Von Benedikt Warmbrunn

Bei uns unten im Haus gibt es einen kleinen Laden mit einer Verkäuferin, die denkt, dass ich verrückt bin. Sie verkauft dort nur Dosenbiere, obwohl im Kühlregal fast nur Flaschenbiere stehen; sehr viel süßes Gebäck; und in der Fleischvitrine liegt etwas, das aussieht wie in Salz eingelegte Schweineohren. Leider verkauft sie keine Schlafbrillen.

Kasan liegt knapp 800 Kilometer östlich von Moskau, am äußersten Rand der Moskauer Zeitzone - eine unangenehme Kombination. Die Sonne geht in den ersten WM-Tagen um 2.57 Uhr über Kasan auf, das verrät die Wetter-App, das verrät die Sonne aber auch selbst. Jeden Morgen um spätestens 3.30 Uhr steht sie so, dass sie frontal in mein Zimmer im 16. Stock hineinscheint, durch dicke Vorhänge hindurch. So bleibt die Sonne bis etwa sechs Uhr stehen. Nachdem sie mir die Tiefschlafphase geraubt hat, zieht sie weiter, wahrscheinlich, so stelle ich mir das vor, weckt sie jemanden in Samara, durch ein neckisches Kitzeln an der Nase, und dieser jemand streckt sich, lächelt der Sonne entgegen, dreht sich um und schläft noch ein paar Stündchen.
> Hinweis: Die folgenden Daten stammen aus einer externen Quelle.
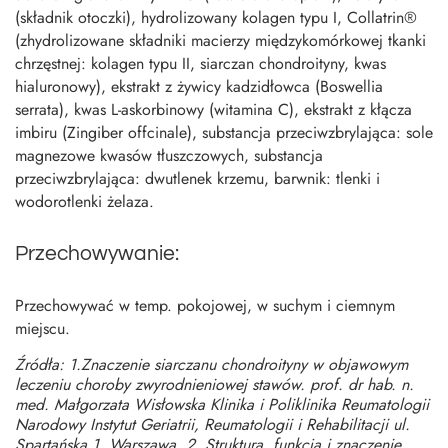
(składnik otoczki), hydrolizowany kolagen typu I, Collatrin®
(zhydrolizowane składniki macierzy międzykomórkowej tkanki
chrzęstnej: kolagen typu II, siarczan chondroityny, kwas
hialuronowy), ekstrakt z żywicy kadzidłowca (Boswellia
serrata), kwas L-askorbinowy (witamina C), ekstrakt z kłącza
imbiru (Zingiber offcinale), substancja przeciwzbrylająca: sole
magnezowe kwasów tłuszczowych, substancja
przeciwzbrylająca: dwutlenek krzemu, barwnik: tlenki i
wodorotlenki żelaza.
Przechowywanie:
Przechowywać w temp. pokojowej, w suchym i ciemnym
miejscu.
Źródła: 1.Znaczenie siarczanu chondroityny w objawowym
leczeniu choroby zwyrodnieniowej stawów. prof. dr hab. n.
med. Małgorzata Wisłowska Klinika i Poliklinika Reumatologii
Narodowy Instytut Geriatrii, Reumatologii i Rehabilitacji ul.
Spartańska 1, Warszawa. 2. Struktura, funkcja i znaczenie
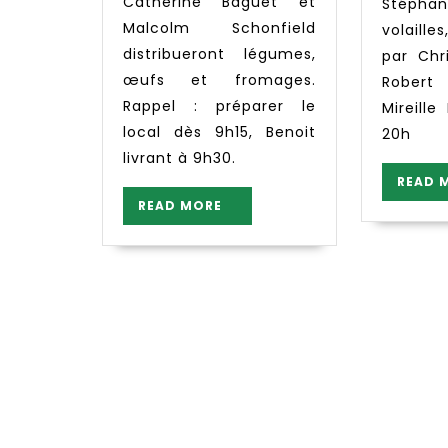
Catherine Baguet et
Stéphan
Malcolm Schonfield
volaill
distribueront légumes,
par Chr
œufs et fromages.
Robert
Rappel : préparer le
Mireill
local dès 9h15, Benoit
20h
livrant à 9h30.
READ 
READ
READ MORE
MORE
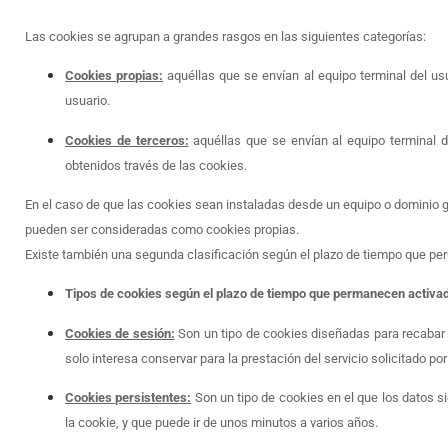
Las cookies se agrupan a grandes rasgos en las siguientes categorías:
Cookies propias:
aquéllas que se envían al equipo terminal del us
usuario.
Cookies de terceros:
aquéllas que se envían al equipo terminal 
obtenidos través de las cookies.
En el caso de que las cookies sean instaladas desde un equipo o dominio ges
pueden ser consideradas como cookies propias.
Existe también una segunda clasificación según el plazo de tiempo que p
Tipos de cookies según el plazo de tiempo que permanecen activa
Cookies de sesión:
Son un tipo de cookies diseñadas para recabar
solo interesa conservar para la prestación del servicio solicitado por
Cookies persistentes:
Son un tipo de cookies en el que los datos s
la cookie, y que puede ir de unos minutos a varios años.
Samara liegt von Kasan aus knapp 400 Kilometer wolgaabwärts, unwesentlich weiter östlich, aber östlich genug, um schon in einer neuen Zeitzone zu liegen. Ich stelle mir die Menschen in Samara als sehr glückliche Langschläfer vor.
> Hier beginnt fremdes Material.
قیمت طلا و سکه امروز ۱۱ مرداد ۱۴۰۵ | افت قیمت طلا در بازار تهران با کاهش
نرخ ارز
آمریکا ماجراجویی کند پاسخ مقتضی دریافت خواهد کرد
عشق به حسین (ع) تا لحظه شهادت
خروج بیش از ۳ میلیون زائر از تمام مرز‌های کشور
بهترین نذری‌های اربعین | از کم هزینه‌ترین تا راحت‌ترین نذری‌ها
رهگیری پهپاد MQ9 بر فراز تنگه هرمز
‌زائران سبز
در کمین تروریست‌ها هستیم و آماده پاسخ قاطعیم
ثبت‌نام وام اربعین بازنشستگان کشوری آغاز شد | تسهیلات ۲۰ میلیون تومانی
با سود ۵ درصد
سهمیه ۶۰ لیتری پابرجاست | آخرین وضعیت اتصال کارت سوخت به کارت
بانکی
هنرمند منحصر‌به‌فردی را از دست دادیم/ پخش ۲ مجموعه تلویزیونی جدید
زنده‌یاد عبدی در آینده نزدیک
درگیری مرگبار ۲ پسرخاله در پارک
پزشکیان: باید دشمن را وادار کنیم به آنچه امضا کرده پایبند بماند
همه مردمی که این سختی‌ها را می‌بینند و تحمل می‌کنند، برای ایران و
Jeden Morgen schaue ich mir von meinem Balkon aus an, wie die Sonne die WM-Arena bestrahlt und sich in einem der sumpfigen Wolga-Arme spiegelt. In diesen Momenten verachte ich die Sonne für ihr liebliches Spiel. Später am Vormittag gehe ich in den Laden hinunter und versuche, der Verkäuferin zu erklären, was eine Schlafbrille ist, in der Hoffnung, dass ihr einfällt, wo sich so etwas kaufen lässt. Bisher ist ihr nichts eingefallen. Sie hat mich auf das Regal mit Sonnenbrillen hingewiesen. Ich denke darüber nach.